I made one for my family using a Trader Joe's whole wheat crust. You could also follow the original recipe and use puff pastry crust for a real treat. Add some fresh Spring berries on the side, and you've got a delicious weeknight dinner.

Asparagus-Gruyere Pizza with Balsamic Reduction
toppings barely adapted from Joy the Baker, crust from Elana Amsterdam's The Gluten-Free Almond Flour Cookbook
Serves 4

For the grain-free crust:
3 cups blanched almond flour
1/2 tsp sea salt
1/2 tsp baking soda
1 TBS grapeseed oil
1 large egg

Preheat oven to 350F. Set aside two baking sheets. Cut 3 pieces of parchment paper the size of baking sheets. 

In a large bowl combine dry ingredients. In a medium bowl combine wet ingredients. Stir wet ingredients into almond flour mixture until thoroughly combined.

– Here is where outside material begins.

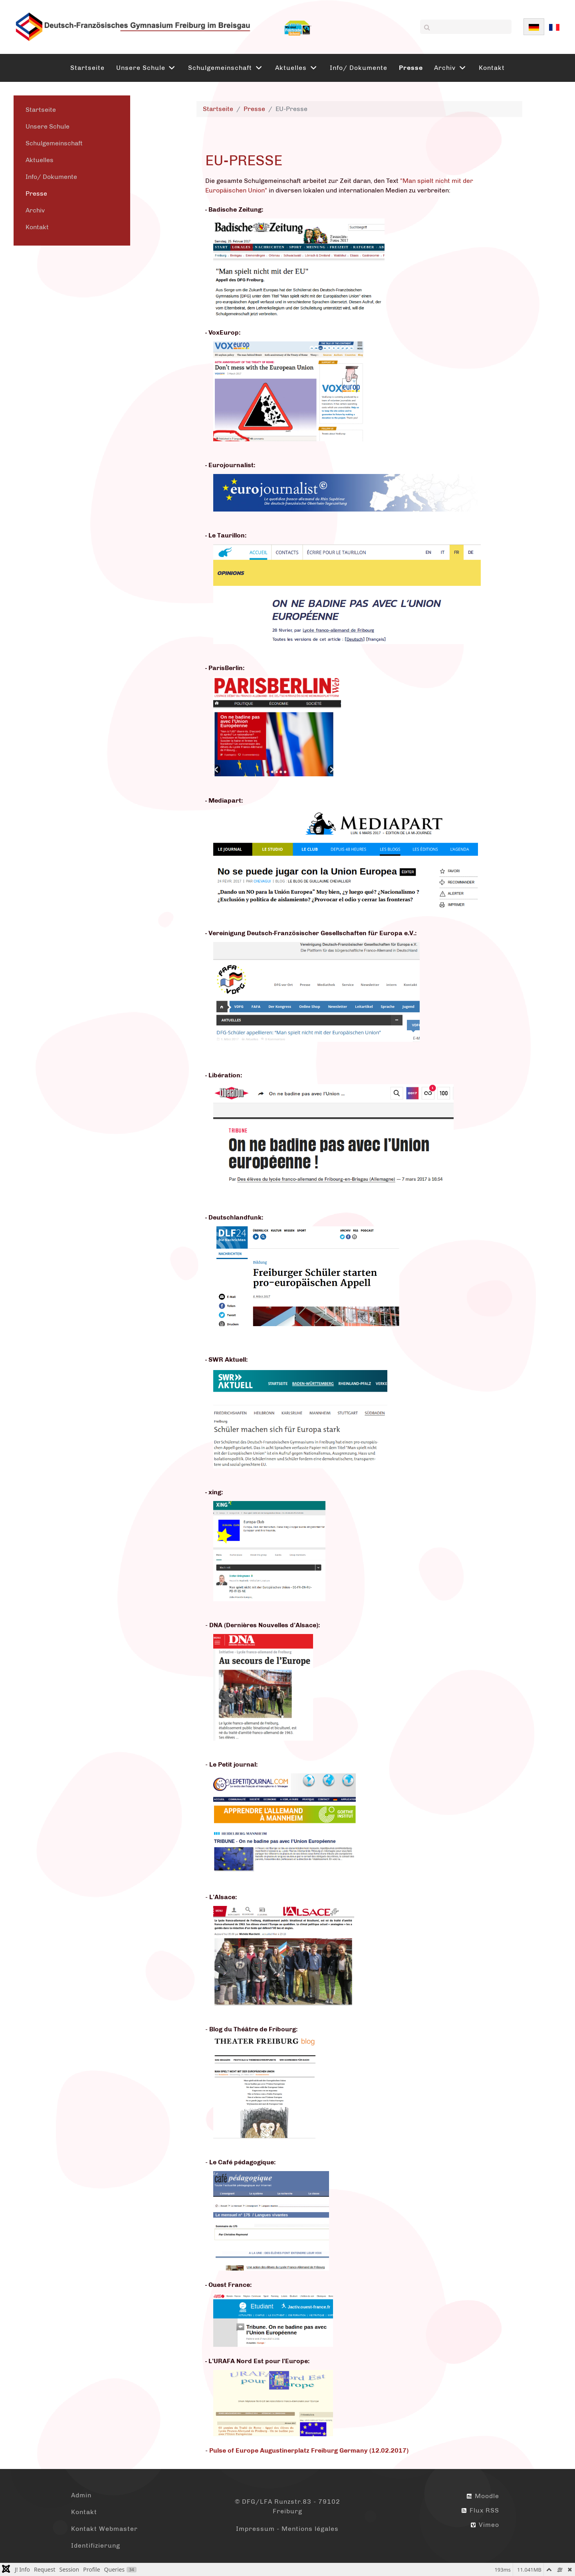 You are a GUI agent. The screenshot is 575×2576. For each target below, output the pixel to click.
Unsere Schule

Divide dough into two equal halves. Place one half between two sheets of parchment paper and roll out into a 10-inch circle, 1/8 inch thick. Remove top piece of parchment paper and transfer bottom piece of paper with rolled-out dough onto first baking sheet. Reusing top piece of parchment paper, repeat process with other half of dough.

To bake the crust:
Bake 15-20 minutes or until lightly golden. 

For the topping:
2 eggs
3 cups gruyere, grated (can use your food processor)
2 pounds slender asparagus
olive oil, for drizzling
salt and pepper
1/4 cup balsamic vinegar
1/4 cup honey

To assemble the pizza:
For a grain-free crust that is already cooked, it works better to gently steam the asparagus before placing in oven. I found about 5 minutes sufficient.

Whisk eggs gently in a bowl. Brush egg wash over baked pizza crust.

Top with about 1 1/2 cups of cheese per pizza, then the asparagus. Drizzle with olive oil and sprinkle with salt and pepper.

Bake at 350 for about 10-15 minutes, or until asparagus is cooked through (pay attention to your almond flour crust to make sure it doesn't burn!)

While pizza is baking, combine balsamic vinegar and honey in a small saucepan over medium heat. Simmer until reduced and syrupy. 

To serve pizza:
As soon as you remove pizza from oven, drizzle with the balsamic reduction, slice, and serve!